L’État encourage l’essor des compagnies et mutuelles d’assurances contre l’incendie qui préconisent bien sûr le remplacement du chaume. La formation de compagnies de sapeurs-pompiers dotées de pompes est préconisée. Mais, quand sonne le tocsin, c’est toute la population du village qui s’affaire autour de la chaumière en feu.

Aujourd’hui, paradoxalement, la pose et l’entretien d’une toiture en chaume sont un signe d’aisance financière.

Bâtiment couvert en tuiles à Saint-François à Plouguiel, tableau d’Hermine Jullien

L’adaptation des toitures après le chaume

Couverture restaurée dans le département du Morbihan : crossette, chevronnière en granite et chaume, collection particulière
Chevronnière ou rampant de pignon pour une couverture en chaume
observé sur le corps de garde de l’Île de Sieck dans le Finistère, photo Guillaume Lécuillier, Inventaire Général

Principe des toitures en chaume

Sur les maisons, le chaume est composé de bons matériaux : joncs ou seigle posés sur une bonne épaisseur, bien réglée et avec une pente prononcée. Cette épaisseur, une trentaine de centimètres, nécessite une adaptation de la pointe du pignon en saillie de la toiture. Cette surélévation empêche la paille d’être arrachée par les intempéries et vents violents.

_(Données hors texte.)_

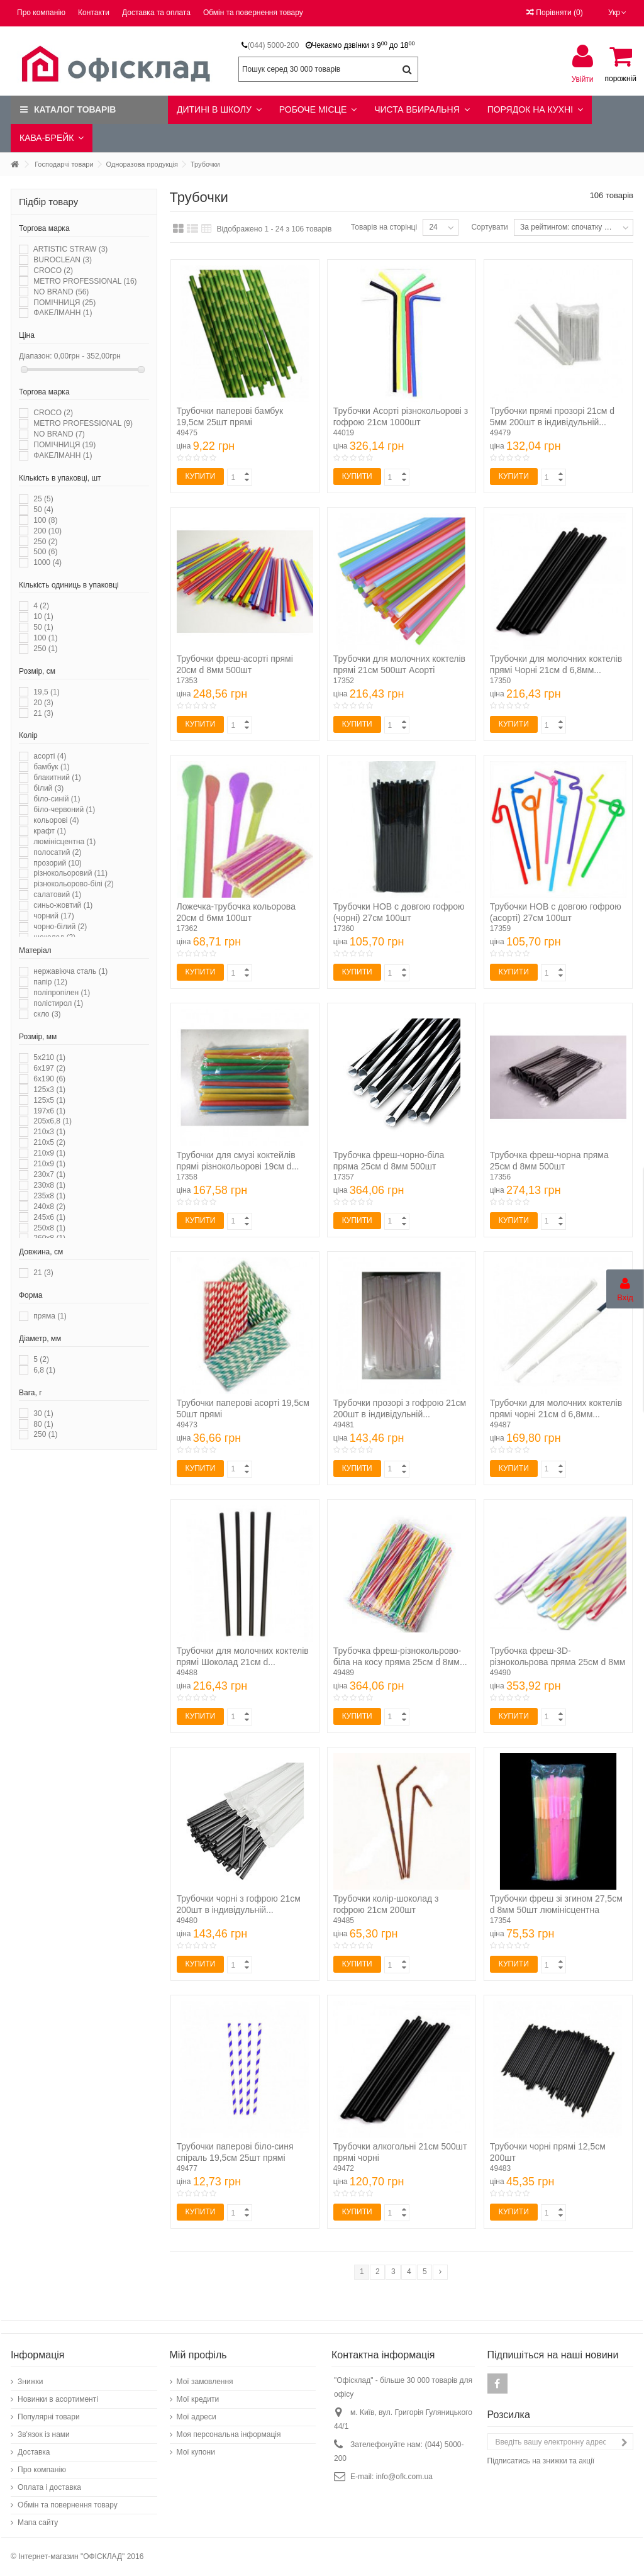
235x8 (49, 1195)
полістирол (58, 1003)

Nommée chevronnière, elle est souvent bien travaillée en pierres appareillées et assemblée en sifflet démarrant sur une crossette qui épaule le chaume à l’égout.

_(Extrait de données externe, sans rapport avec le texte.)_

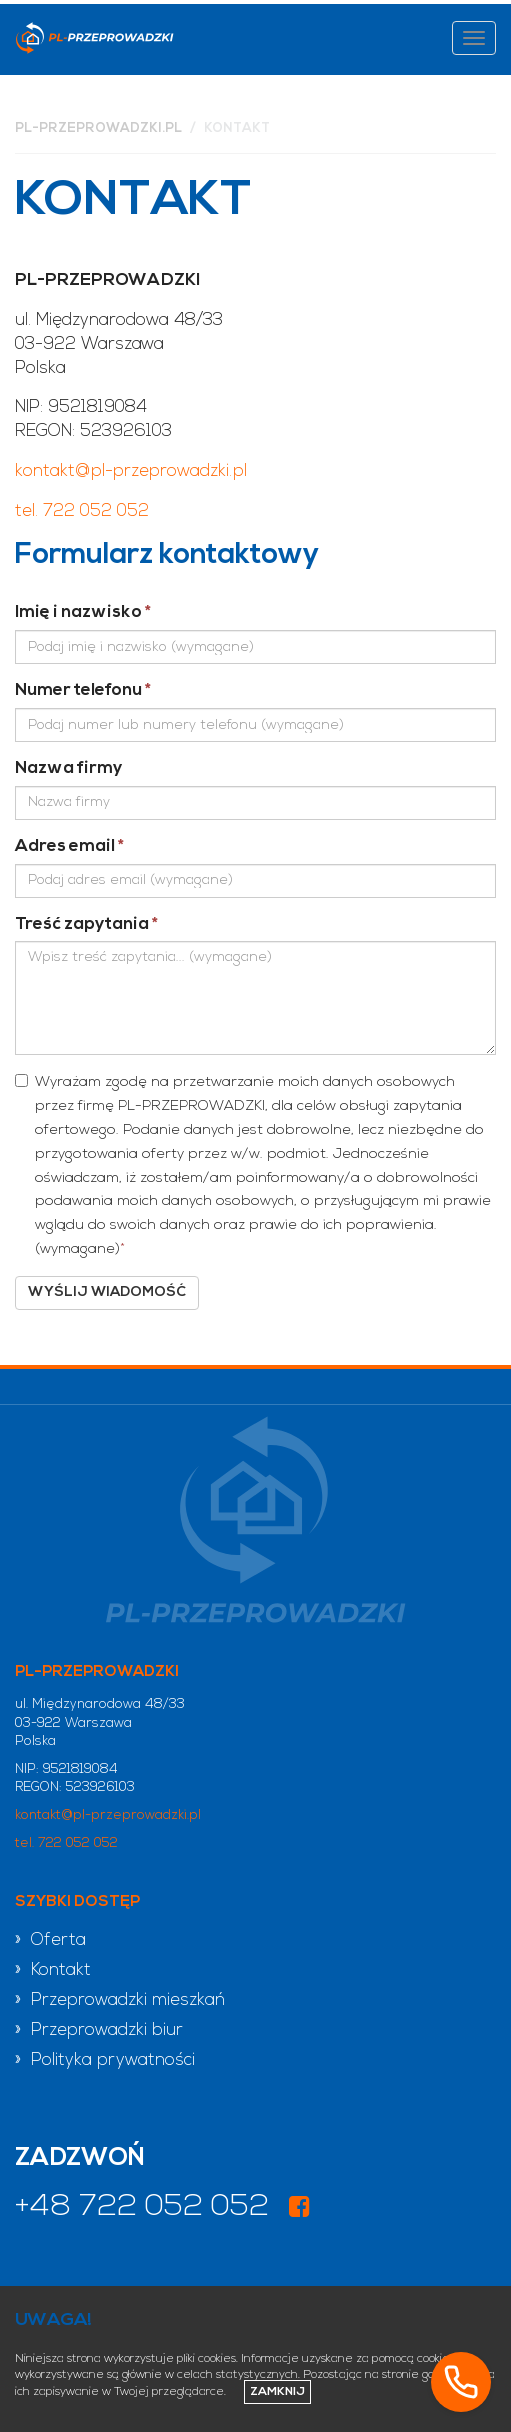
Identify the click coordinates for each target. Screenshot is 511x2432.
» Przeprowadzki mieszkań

Lors du recensement des tuiles, nous avons noté sur le terrain quelques processus de substitution : lors du remplacement du chaume par de la tuile, moins épaisse, la charpente a a été conservée et la tuile est liée à la surépaisseur de la chevronnière par un solin incliné en béton.

Couverture en tuiles remplaçant un toit en chaume, photo Océanide
 : exemple d’un solin en béton liant les tuiles à la chevronnière et d’un coyau sur les deux dernières rangées de tuiles

Quelquefois la pente du toit est diminuée et l’on constate :

Un relèvement du pignon sur la crossette pour former un coyau. Ce coyau améliore l’appui de la charpente sur la sablière, protège cette dernière et écarte plus rapidement les eaux de pluie du mur de façade.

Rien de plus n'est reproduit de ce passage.